■ **Exercise**
Provide the count of lines below where "Premiata" occurs, with no other output.

Stored data entries
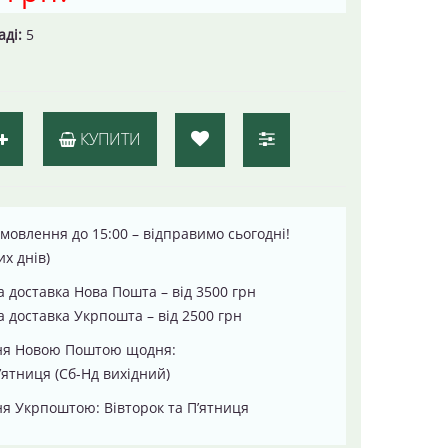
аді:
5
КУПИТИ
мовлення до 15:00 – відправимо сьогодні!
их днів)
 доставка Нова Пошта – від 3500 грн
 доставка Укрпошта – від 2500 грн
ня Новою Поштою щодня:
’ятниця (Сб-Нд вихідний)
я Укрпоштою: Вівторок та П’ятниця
---
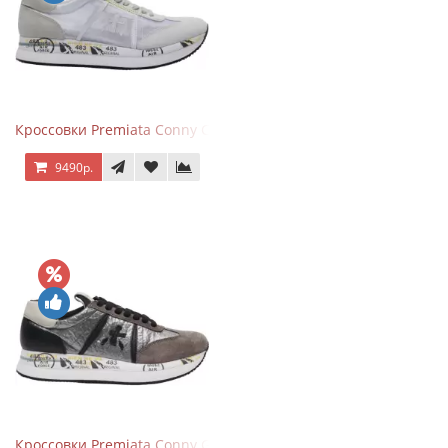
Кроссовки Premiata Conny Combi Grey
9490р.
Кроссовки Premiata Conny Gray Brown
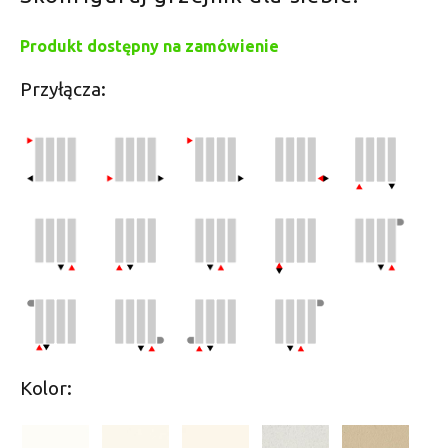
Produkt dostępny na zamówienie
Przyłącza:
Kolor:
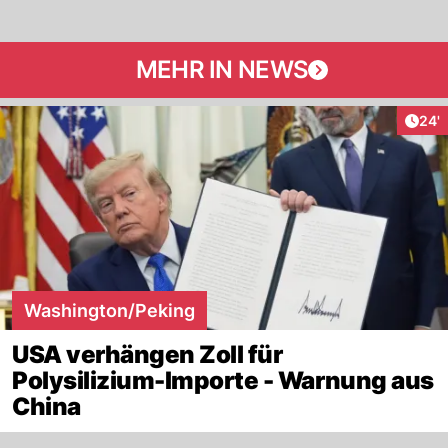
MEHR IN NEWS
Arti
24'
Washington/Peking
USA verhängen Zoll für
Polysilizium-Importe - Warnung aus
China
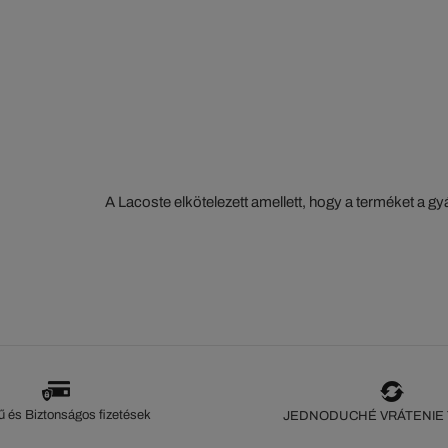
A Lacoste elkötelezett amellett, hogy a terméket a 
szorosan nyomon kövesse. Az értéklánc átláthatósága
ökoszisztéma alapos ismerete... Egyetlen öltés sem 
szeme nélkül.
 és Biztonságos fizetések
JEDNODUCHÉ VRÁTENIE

■ **Answer space**
2